After reports dissenting MPs are preparing to elect their own leader and launch a legal challenge for the party's name and assets if Owen Smith fails to win the top job, Mr Corbyn insisted they would never be able to take the Labour name.
"We are getting into some fairly bizarre territory here where unnamed MPs, funded from unnamed sources, are apparently trying to challenge - via the Daily Telegraph, very interesting - the very existence of this party.
"I say to them: 'think on, and think again'. This party was founded by brave people, pioneers who achieved a great deal, and this party has a huge membership and under the Registration of Parties Act we are the Labour Party.
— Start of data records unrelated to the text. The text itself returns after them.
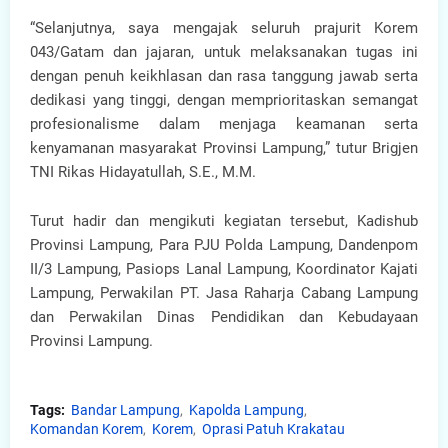
“Selanjutnya, saya mengajak seluruh prajurit Korem
043/Gatam dan jajaran, untuk melaksanakan tugas ini
dengan penuh keikhlasan dan rasa tanggung jawab serta
dedikasi yang tinggi, dengan memprioritaskan semangat
profesionalisme dalam menjaga keamanan serta
kenyamanan masyarakat Provinsi Lampung,” tutur Brigjen
TNI Rikas Hidayatullah, S.E., M.M.
Turut hadir dan mengikuti kegiatan tersebut, Kadishub
Provinsi Lampung, Para PJU Polda Lampung, Dandenpom
II/3 Lampung, Pasiops Lanal Lampung, Koordinator Kajati
Lampung, Perwakilan PT. Jasa Raharja Cabang Lampung
dan Perwakilan Dinas Pendidikan dan Kebudayaan
Provinsi Lampung.
Tags:
Bandar Lampung
Kapolda Lampung
Komandan Korem
Korem
Oprasi Patuh Krakatau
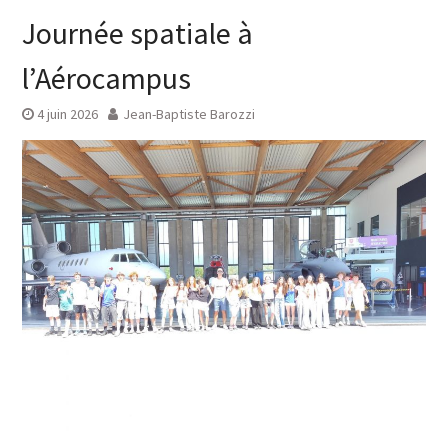
Journée spatiale à
l’Aérocampus
4 juin 2026
Jean-Baptiste Barozzi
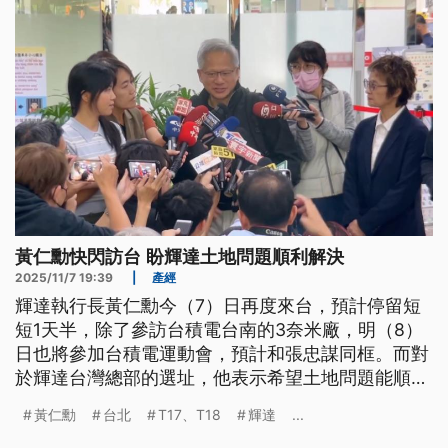
黃仁勳快閃訪台 盼輝達土地問題順利解決
2025/11/7 19:39
|
產經
輝達執行長黃仁勳今（7）日再度來台，預計停留短
短1天半，除了參訪台積電台南的3奈米廠，明（8）
日也將參加台積電運動會，預計和張忠謀同框。而對
於輝達台灣總部的選址，他表示希望土地問題能順利
解決，在台北興建一棟漂亮的建築，雖然確定不會與
黃仁勳
台北
T17、T18
輝達
...
台北市長蔣萬安見面，不過蔣萬安也喊話，希望輝達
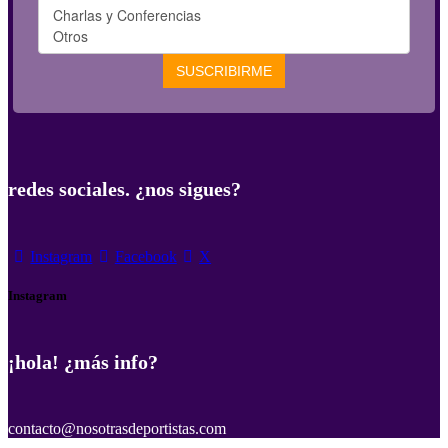
redes sociales. ¿nos sigues?
Instagram
Facebook
X
Instagram
¡hola! ¿más info?
contacto@nosotrasdeportistas.com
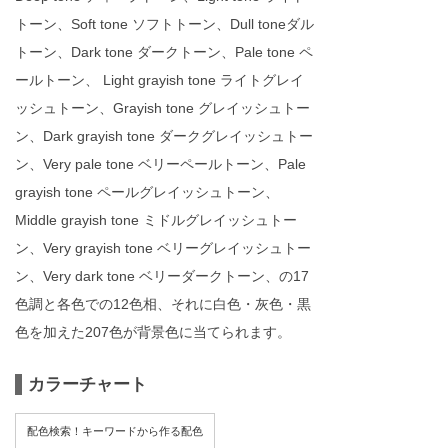
トーン、Soft tone ソフトトーン、Dull toneダル
トーン、Dark tone ダークトーン、Pale tone ペ
ールトーン、 Light grayish tone ライトグレイ
ッシュトーン、Grayish tone グレイッシュトー
ン、Dark grayish tone ダークグレイッシュトー
ン、Very pale tone ベリーペールトーン、Pale
grayish tone ペールグレイッシュトーン、
Middle grayish tone ミドルグレイッシュトー
ン、Very grayish tone ベリーグレイッシュトー
ン、Very dark tone ベリーダークトーン、の17
色調と各色での12色相、それに白色・灰色・黒
色を加えた207色が背景色に当てられます。
カラーチャート
配色検索！キーワードから作る配色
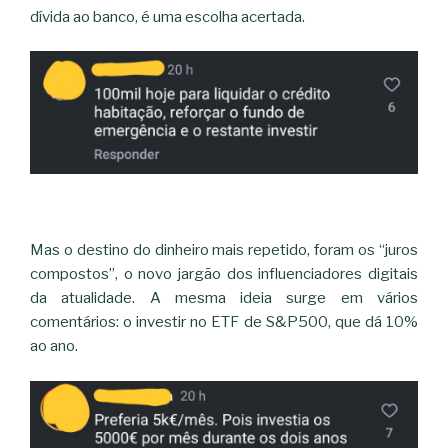
dívida ao banco, é uma escolha acertada.
Mas o destino do dinheiro mais repetido, foram os “juros
compostos”, o novo jargão dos influenciadores digitais
da atualidade. A mesma ideia surge em vários
comentários: o investir no ETF de S&P500, que dá 10%
ao ano.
"There's no alternative, there's no other party, we are the Labour Party, and I'm very proud to be the leader of the Labour Party," Mr Corbyn said.
Mr Corbyn denied his leadership could trigger a split, saying: " Sorry, this is nonsense, whoever is saying my leadership is leading to a break-up of the party? Since I became leader membership has doubled, activity has increased."
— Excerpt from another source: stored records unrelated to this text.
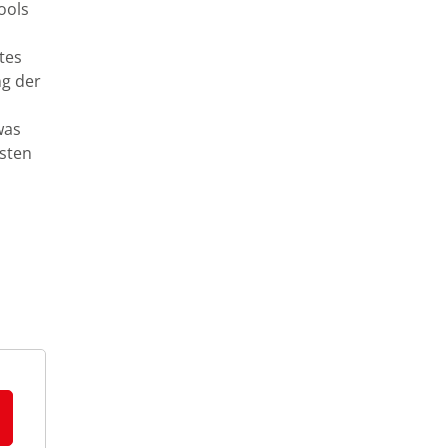
ools
tes
ng der
was
isten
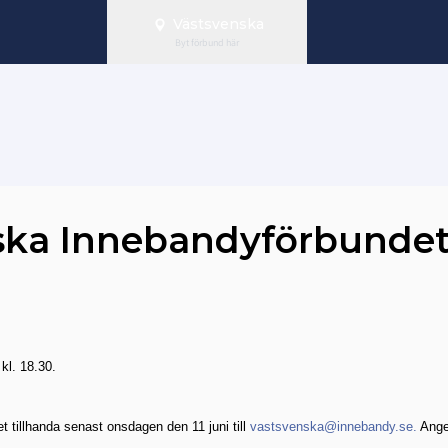
Västsvenska
Byt förbund här
venska Innebandyförbunde
kl. 18.30.
 tillhanda senast
onsdagen den 11 juni till
vastsvenska@innebandy.se
.
Ange 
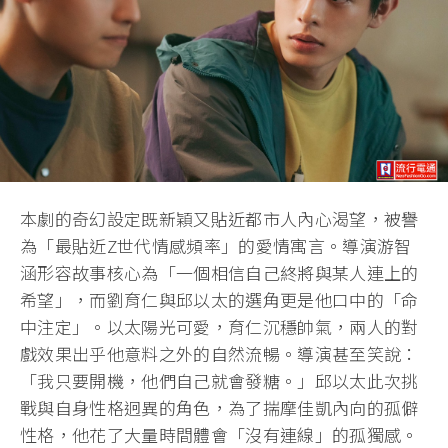
本劇的奇幻設定既新穎又貼近都市人內心渴望，被譽
為「最貼近Z世代情感頻率」的愛情寓言。導演游智
涵形容故事核心為「一個相信自己終將與某人連上的
希望」，而劉育仁與邱以太的選角更是他口中的「命
中注定」。以太陽光可愛，育仁沉穩帥氣，兩人的對
戲效果出乎他意料之外的自然流暢。導演甚至笑說：
「我只要開機，他們自己就會發糖。」邱以太此次挑
戰與自身性格迥異的角色，為了揣摩佳凱內向的孤僻
性格，他花了大量時間體會「沒有連線」的孤獨感。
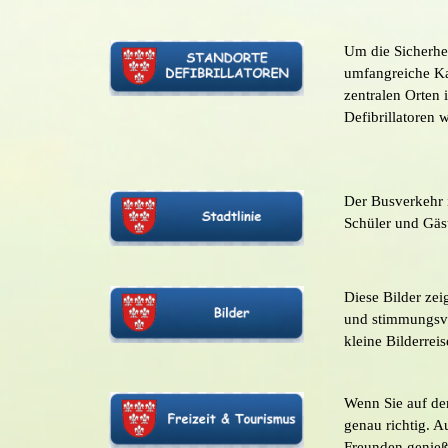
Um die Sicherhe
umfangreiche Kar
zentralen Orten 
Defibrillatoren 
Der Busverkehr 
Schüler und Gäst
Diese Bilder zei
und stimmungsvo
kleine Bilderre
Wenn Sie auf de
genau richtig. A
Freunden genieß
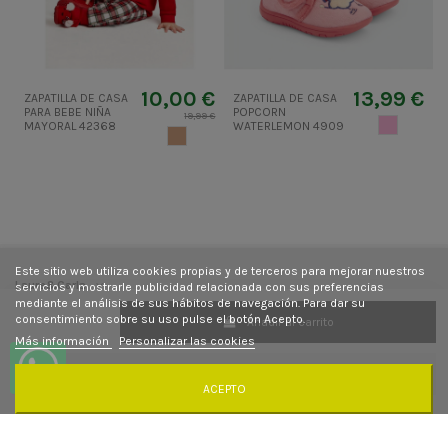
10,00 €
13,99 €
ZAPATILLA DE CASA
ZAPATILLA DE CASA
PARA BEBE NIÑA
POPCORN
19,99 €
ROSA CLA
MAYORAL 42368
WATERLEMON 4909
CAMEL CLARO
Este sitio web utiliza cookies propias y de terceros para mejorar nuestros
Laura&Carla
servicios y mostrarle publicidad relacionada con sus preferencias
mediante el análisis de sus hábitos de navegación. Para dar su
consentimiento sobre su uso pulse el botón Acepto.
Añadir al carrito
Contacto
Más información
Personalizar las cookies
Síguenos
ACEPTO
Newsletter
Shadow chancellor John McDonnell urged Mr Smith to condemn " the minority of MPs supporting his campaign who are threatening to subvert the outcome of this election and cause enormous damage to the Labour Party".
Mr Smith, campaigning in the Corbybn stronghold of Liverpool, insisted he was fighting for the leadership in order to prevent a split as the party was now on the edge of a "precipice".
"It would be a total disaster for working people in this country if the Labour Party, the party that's been on their side for 100 years or more, were to split. Absolute disaster.
"I'm refusing even to contemplate that happening. I'm standing in order to unite the party and stop the split from occurring," he told ITV News.
Mr Smith told the BBC: "I do worry about there being a split. I say this very seriously, I think the Labour Party is standing on the edge of a precipice right now."
Mr Corbyn said he and the shadow chancellor engaged in a "Super Saturday" of grassroots campaigning across the country.
The outcome of the leadership election will be announced on September 24.
Former shadow attorney general Karl Turner accused Mr Corbyn of "bottling" the first proposed head-to-head hustings and TV debates with Mr Smith.
"He's good to speak to a crowd of people - well done Jeremy - but what people need to see in the Labour Party are hustings involving the two candidates.
"It needs to be a fair contest and members need to see the two candidates, and currently Jeremy is bottling it," he told The Observer.